Installation of the Kinect For Windows SDK is required to run Depthkit with a Kinect.
These two Kinects are identical in how they function. Since the Kinect has been discontinued, the Kinect for Xbox One is the sensor that is still readily available to purchase. You will just need the addition of the Kinect Adapter for Windows, which usually needs to be purchased separately.
Don't be fooled by the inflated price of the Kinect from some retailers, it is still easy to find at stores like Amazon and Target. Please note that you will need to purchase the Kinect Adapter for Windows in order to use the sensor with a PC. Check out these locations for a few options on where to purchase.
The Kinect has a range of around .5m and 4.5m (1'8"-14'6".) We also find that based on the brightness of the IR illuminators on the Kinect V2 that when objects are close to the near range, they're often too bright for it to sense.
The quality of the depth data falls off as you step away from the sensor, so the general recommendation is that you fill your depth frame with your subject whenever possible to get the optimal resolution.
The Kinect V2 has a depth resolution of 512 x 424 pixels with a field of view (FoV) of 70.6° x 60° resulting in an average of around 7 x 7 depth pixels per degree. Due to the use time-of-flight as the core mechanism for depth capture, each pixel in the depth image contains a real measured depth value (z-coordinate). Read a more thorough breakdown.
The depth camera on the Kinect V2 has a FoV of 70.6° x 60° and the color camera has a resolution of 1920 x 1080px with a FoV of 84.1° x 53.8°, resulting in an average of about 22 x 20 color pixels per degree.

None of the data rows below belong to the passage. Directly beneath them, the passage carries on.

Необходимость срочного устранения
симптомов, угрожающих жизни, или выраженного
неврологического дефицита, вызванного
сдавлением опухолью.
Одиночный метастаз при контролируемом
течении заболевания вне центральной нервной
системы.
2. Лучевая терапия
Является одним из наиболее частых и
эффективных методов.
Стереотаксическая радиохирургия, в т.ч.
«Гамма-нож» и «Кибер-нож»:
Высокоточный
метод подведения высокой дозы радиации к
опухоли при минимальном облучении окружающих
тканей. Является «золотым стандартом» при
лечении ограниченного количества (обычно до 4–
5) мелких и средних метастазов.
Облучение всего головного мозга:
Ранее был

There is a great interactive representation of the Kinect V2 FoV here.
The Depthkit Capture App allows for body index segmentation, or the detection of one or multiple bodies in the depth data. When generating your assets, this acts as a body mask, allowing you to simply hide the background for clean exports of your subjects. This eliminates the need to shoot on a green screen.
It also acts as a non-destructive export setting. For example, you can export a take with the background hidden and then immediately export the same clip with the background included in the clip by simply disabling the Hide Background toggle.

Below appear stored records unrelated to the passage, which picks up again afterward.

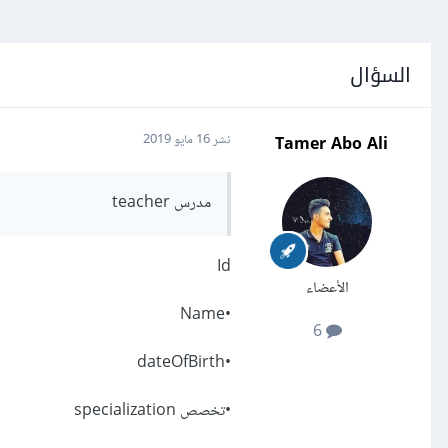
السؤال
Tamer Abo Ali
نشر
16 مايو 2019
مدرس teacher
Id
الأعضاء
•Name
6
•dateOfBirth
•تخصص specialization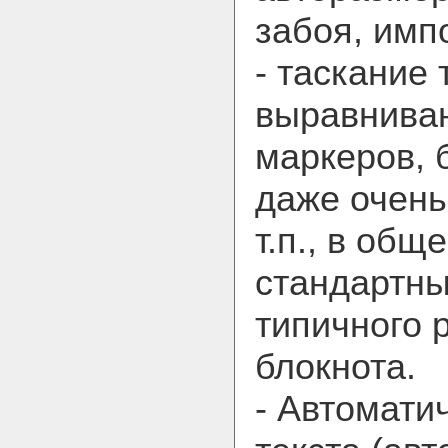
забоя, импо
- таскание
выравниван
маркеров, 
даже очень
т.п., в об
стандартны
типичного 
блокнота.
- Автомати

When capturing with Kinect’s body index, you can confirm a body is detected when it appears illuminated in the 3D preview. You will also notice this in the depth preview.
Note that the Kinect cannot detect body index - body index - The detection of one or multiple bodies in the depth data. When generating your assets, this acts as a body mask, allowing you to simply hide the background for clean exports of your subjects. This eliminates the need to shoot on a green screen. if the Kinect is rotated to shoot vertically or if the subject is only partially in the frame.
We recommend downloading the Kinect Verifier Tool and running it while your Kinect is plugged in to your computer. For stable performance with Depthkit, all sections will be checked in green if successful, with the exception of the USB Controller. You can disregard the yellow warning here.
What if a warning is reported in the Verify Kinect Depth and Color Streams section?
Make sure you have your Kinect connected via a USB 3.1 (type C) Gen 2 port. This will increase your data transfer rate and improve the performance of your depth and color streams. Learn more about USB ports.
You cannot run the Kinect Configuration Verifier while you are running Depthkit, as you will find that the depth/color streams may not show up in Depthkit when both apps are active. With this in mind, once your Kinect performance is confirmed, close the verifier before you open Depthkit.